Kızıyorum bazen sana… Bazen kırılıyorum. Ama göstermeme izin veriyorsun duygularımı. Ve hep destek çıkıyorsun bana. Bazen annem oluyorsun, bazen terapistim, bazen de dostum… Dertlerimi dinliyorsun. Bitmek bilmeyen yakınmalarıma ve hararetli duygularıma sığınak oluyorsun.
Bence, sen beni tahminimden çok daha iyi tanıyorsun. Açık vermediğimi sandığım yaralarımı bile görüyorsun. Gözümün dalmasından, göz göze geldiğimizde bakışımdan, araba kullanışımdan, suskunluğumdan, içimi çözüyorsun.
Biliyor musun, başta sana inanmıyordum ben. Belki de tanımıyordum henüz. Ama ilk yargım soğuk olduğundu. Anlamamıştım seni. Kurallarını boğucu bulmuştum. Zamanla çözdüm bende iyi niyetini ve neden olması gerekene bu kadar takıldığını…

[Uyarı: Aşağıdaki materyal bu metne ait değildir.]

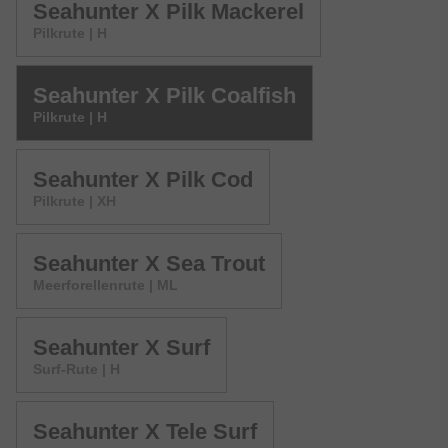
Seahunter X Pilk Mackerel
Pilkrute | H
Seahunter X Pilk Coalfish
Pilkrute | H
Seahunter X Pilk Cod
Pilkrute | XH
Seahunter X Sea Trout
Meerforellenrute | ML
Seahunter X Surf
Surf-Rute | H
Seahunter X Tele Surf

Hala var bana uymayan yönlerin. Ama ben de varım sende. Ortak hisler, ortak yaşanmışlıklar, ortak hedefler bağlıyor bizi birbirimize.

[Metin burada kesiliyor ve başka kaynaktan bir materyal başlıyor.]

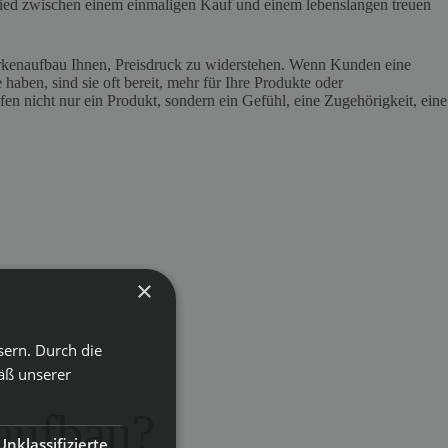
ied zwischen einem einmaligen Kauf und einem lebenslangen treuen
Markenaufbau Ihnen, Preisdruck zu widerstehen. Wenn Kunden eine
aben, sind sie oft bereit, mehr für Ihre Produkte oder
fen nicht nur ein Produkt, sondern ein Gefühl, eine Zugehörigkeit, eine
×
sern. Durch die
äß unserer
naufbau?
Unklassifizierte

Korkuyorum gitmenden… Bir başkasıyla benimle olduğun kadar yakın olmandan. Kendime güvenemediğimden aslında bu çekincelerim. Senin bir yere gittiğin yok. Ben gidiyorum…
Bu gel-gitlerle geçiyor hep hayatım. Ürkünce kabuğuma çekiliveriyorum. Sonra da dünya beni istemiyor diyorum.

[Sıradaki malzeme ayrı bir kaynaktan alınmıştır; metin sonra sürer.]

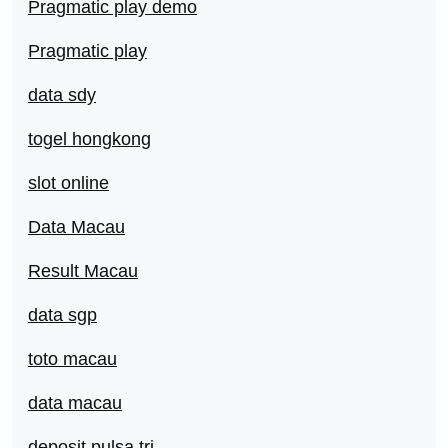
Pragmatic play demo
Pragmatic play
data sdy
togel hongkong
slot online
Data Macau
Result Macau
data sgp
toto macau
data macau
deposit pulsa tri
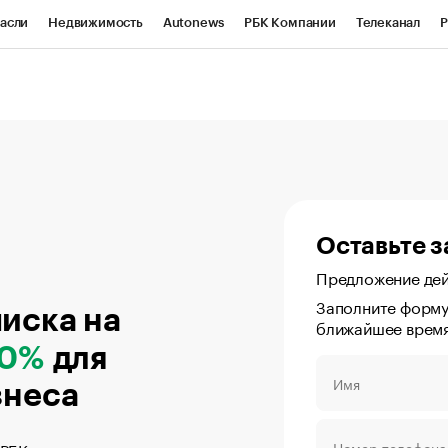
асли
Недвижимость
Autonews
РБК Компании
Телеканал
Р
К Курсы
РБК Life
Тренды
Визионеры
Национальные проекты
онный клуб
Исследования
Кредитные рейтинги
Франшизы
Г
Проверка контрагентов
Политика
Экономика
Бизнес
ы
Оставьте з
Предложение дей
Заполните форму
иска на
ближайшее врем
50%
для
знеса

Aslında sen olduğun yerde, benim gel-gitlerimden habersiz, beni sevmeye devam ediyorsun.
Ben de seni seviyorum.
Ve hep seveceğim.
İlla sonsuzluk kattığım tüm duygulara meydan okuyacağım. Ve aklına sığınacağım.
çok keyifli, içine çeken bir post… tek sorum: yazıdaki sen kim?
Yeni postları heyacanla bekliyoruz..
Teşekkür ederim 🙂 Ne yazık ki sorunu yanıtlayamayacağım.